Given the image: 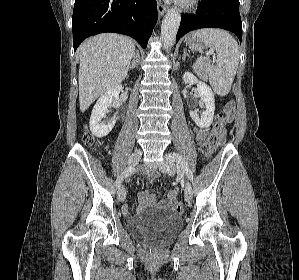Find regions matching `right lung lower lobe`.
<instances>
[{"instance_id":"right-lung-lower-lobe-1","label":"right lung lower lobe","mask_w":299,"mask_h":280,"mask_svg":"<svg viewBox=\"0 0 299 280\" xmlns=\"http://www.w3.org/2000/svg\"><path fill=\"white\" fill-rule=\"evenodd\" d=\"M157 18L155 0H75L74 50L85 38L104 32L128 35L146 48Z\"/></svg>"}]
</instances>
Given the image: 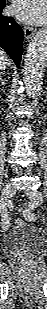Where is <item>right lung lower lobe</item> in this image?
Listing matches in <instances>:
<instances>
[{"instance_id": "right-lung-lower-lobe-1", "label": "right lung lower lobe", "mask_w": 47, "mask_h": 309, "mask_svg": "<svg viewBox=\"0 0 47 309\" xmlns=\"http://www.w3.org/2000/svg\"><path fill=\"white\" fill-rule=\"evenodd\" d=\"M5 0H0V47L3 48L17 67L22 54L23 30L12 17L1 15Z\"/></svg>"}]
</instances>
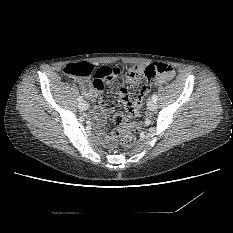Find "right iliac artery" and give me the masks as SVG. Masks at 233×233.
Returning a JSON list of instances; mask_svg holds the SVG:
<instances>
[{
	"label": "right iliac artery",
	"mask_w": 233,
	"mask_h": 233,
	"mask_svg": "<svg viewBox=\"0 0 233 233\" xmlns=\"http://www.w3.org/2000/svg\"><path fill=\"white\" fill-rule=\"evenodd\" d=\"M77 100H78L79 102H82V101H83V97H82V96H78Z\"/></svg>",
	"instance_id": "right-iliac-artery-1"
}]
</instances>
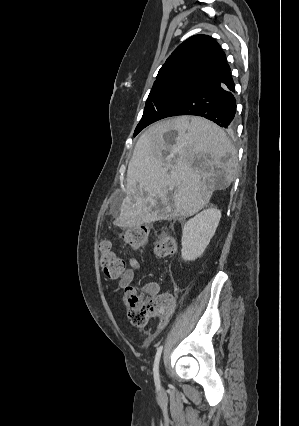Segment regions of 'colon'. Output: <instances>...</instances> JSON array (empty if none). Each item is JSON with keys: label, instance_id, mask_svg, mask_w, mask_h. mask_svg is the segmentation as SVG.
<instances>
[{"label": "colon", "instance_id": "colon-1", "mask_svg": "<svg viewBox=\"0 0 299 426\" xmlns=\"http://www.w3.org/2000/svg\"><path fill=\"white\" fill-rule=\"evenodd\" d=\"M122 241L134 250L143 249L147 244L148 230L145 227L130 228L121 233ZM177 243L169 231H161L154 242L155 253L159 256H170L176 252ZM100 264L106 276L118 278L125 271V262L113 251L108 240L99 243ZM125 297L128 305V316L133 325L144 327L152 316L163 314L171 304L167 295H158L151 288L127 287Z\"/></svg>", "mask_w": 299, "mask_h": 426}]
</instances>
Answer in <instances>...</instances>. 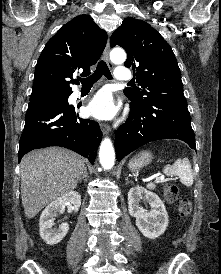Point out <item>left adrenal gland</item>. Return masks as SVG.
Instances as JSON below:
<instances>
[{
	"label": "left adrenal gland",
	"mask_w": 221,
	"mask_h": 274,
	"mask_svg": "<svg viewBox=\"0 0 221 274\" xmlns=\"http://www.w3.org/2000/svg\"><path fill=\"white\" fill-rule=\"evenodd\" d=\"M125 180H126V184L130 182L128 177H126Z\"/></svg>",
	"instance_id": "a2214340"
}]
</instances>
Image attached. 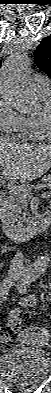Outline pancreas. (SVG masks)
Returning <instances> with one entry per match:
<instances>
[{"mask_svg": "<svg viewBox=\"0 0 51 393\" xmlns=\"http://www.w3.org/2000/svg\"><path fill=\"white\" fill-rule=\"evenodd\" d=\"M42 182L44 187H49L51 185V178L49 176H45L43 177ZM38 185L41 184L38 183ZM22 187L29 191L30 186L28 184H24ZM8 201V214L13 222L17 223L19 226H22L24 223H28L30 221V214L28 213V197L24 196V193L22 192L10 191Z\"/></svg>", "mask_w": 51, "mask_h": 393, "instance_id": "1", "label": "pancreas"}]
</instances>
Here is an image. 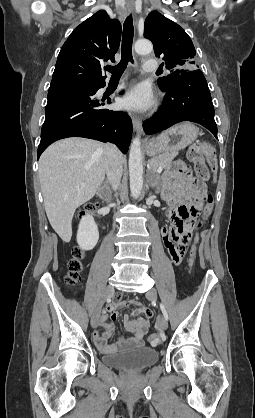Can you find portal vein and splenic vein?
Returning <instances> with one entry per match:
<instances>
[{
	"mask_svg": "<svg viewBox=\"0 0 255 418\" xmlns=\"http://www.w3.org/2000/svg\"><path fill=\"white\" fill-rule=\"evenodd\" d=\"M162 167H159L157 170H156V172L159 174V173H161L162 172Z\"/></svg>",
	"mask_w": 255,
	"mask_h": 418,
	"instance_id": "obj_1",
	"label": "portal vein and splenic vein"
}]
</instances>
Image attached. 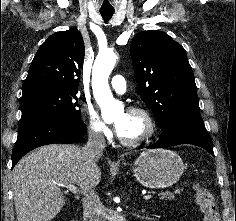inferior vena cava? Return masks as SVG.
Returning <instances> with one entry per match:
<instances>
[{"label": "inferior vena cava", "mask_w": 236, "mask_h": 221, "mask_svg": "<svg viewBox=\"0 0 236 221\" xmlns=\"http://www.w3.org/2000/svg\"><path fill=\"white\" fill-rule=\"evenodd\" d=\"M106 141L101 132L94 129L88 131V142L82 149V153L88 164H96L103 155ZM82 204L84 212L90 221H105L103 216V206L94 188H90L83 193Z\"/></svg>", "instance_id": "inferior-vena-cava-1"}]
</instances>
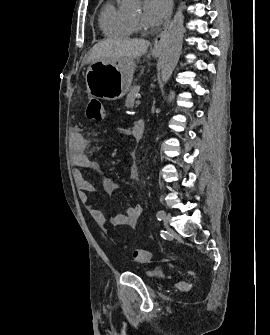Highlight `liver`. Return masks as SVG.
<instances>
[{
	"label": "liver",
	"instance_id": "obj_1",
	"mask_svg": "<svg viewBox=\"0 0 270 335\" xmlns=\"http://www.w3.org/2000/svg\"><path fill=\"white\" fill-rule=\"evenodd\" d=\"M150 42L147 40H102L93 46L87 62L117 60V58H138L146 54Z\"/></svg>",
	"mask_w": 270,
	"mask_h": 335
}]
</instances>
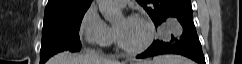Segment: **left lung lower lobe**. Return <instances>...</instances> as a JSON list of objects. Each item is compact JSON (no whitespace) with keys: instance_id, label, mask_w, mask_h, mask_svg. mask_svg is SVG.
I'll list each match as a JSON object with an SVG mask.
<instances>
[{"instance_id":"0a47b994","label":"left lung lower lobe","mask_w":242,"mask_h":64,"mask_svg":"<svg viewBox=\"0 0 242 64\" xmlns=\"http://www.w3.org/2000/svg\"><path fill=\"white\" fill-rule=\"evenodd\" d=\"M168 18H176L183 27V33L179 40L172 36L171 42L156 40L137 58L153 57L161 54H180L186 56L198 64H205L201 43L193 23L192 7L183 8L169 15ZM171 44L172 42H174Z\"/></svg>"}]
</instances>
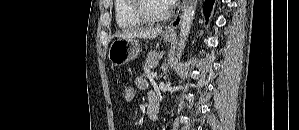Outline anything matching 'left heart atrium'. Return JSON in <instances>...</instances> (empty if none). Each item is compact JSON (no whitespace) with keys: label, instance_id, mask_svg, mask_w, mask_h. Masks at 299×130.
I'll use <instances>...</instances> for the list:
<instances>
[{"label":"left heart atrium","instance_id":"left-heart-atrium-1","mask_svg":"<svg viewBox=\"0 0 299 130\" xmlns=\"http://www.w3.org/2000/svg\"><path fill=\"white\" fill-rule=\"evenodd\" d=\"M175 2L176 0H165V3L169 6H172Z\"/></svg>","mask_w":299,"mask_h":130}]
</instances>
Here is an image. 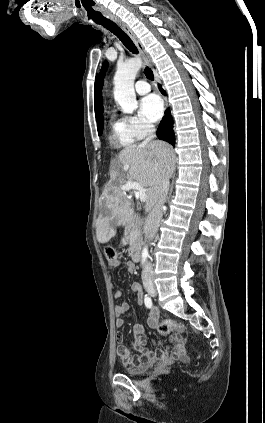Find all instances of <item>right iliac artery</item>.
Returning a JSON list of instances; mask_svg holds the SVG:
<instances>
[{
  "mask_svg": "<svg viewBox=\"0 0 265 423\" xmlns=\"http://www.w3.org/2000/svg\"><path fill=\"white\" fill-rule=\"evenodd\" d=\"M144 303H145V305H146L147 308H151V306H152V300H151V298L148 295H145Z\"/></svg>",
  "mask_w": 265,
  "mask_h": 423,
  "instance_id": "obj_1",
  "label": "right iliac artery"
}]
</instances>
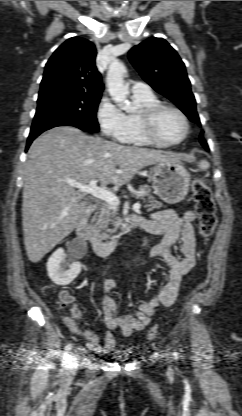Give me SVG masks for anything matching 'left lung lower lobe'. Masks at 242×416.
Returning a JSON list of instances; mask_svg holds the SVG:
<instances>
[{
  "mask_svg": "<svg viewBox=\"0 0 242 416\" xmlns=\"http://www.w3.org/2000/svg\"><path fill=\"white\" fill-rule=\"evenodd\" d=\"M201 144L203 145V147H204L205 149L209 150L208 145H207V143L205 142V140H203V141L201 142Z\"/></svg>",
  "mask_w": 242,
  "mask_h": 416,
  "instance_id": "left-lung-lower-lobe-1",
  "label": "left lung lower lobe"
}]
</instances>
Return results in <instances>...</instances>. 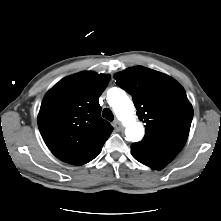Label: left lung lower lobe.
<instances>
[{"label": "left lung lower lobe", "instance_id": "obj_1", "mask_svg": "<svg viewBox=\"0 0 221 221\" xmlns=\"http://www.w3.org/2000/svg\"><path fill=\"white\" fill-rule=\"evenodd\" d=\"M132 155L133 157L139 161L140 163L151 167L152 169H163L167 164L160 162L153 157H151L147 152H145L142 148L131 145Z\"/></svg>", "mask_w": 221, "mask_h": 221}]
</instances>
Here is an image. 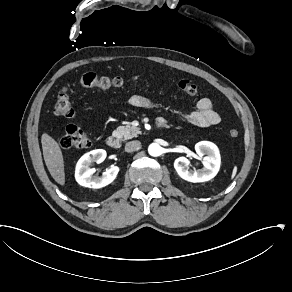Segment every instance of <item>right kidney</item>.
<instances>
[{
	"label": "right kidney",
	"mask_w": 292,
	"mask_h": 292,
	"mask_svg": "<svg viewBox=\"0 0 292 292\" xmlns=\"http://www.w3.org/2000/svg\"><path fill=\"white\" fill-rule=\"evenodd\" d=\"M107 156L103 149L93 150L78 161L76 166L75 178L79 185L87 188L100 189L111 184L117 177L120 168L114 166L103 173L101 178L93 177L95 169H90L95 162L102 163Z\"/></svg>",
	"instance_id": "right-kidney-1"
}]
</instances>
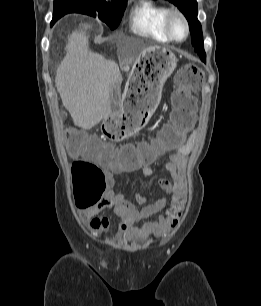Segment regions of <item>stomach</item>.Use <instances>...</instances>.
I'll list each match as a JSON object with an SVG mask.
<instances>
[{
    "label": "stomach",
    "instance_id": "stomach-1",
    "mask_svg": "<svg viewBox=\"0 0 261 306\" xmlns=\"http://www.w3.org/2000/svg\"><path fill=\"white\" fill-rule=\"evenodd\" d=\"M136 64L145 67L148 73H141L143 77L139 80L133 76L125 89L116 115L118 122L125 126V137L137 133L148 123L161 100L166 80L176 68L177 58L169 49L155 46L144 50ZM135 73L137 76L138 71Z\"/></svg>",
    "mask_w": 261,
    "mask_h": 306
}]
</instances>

■ ■ ■

### Instructions to follow:
The answer must be an exact transcription of the lines from the one containing "Segment regions of <item>stomach</item>.Use" through the last line of the records above, both included, with no pictures.

### Exercise answer:
Segment regions of <item>stomach</item>.Use <instances>...</instances>.
I'll list each match as a JSON object with an SVG mask.
<instances>
[{
    "label": "stomach",
    "instance_id": "stomach-1",
    "mask_svg": "<svg viewBox=\"0 0 261 306\" xmlns=\"http://www.w3.org/2000/svg\"><path fill=\"white\" fill-rule=\"evenodd\" d=\"M136 64L145 67L148 73H141L143 77L139 80L133 76L125 89L116 115L118 122L125 126V137L137 133L148 123L161 100L166 80L176 68L177 58L169 49L155 46L144 50ZM135 73L137 76L138 71Z\"/></svg>",
    "mask_w": 261,
    "mask_h": 306
}]
</instances>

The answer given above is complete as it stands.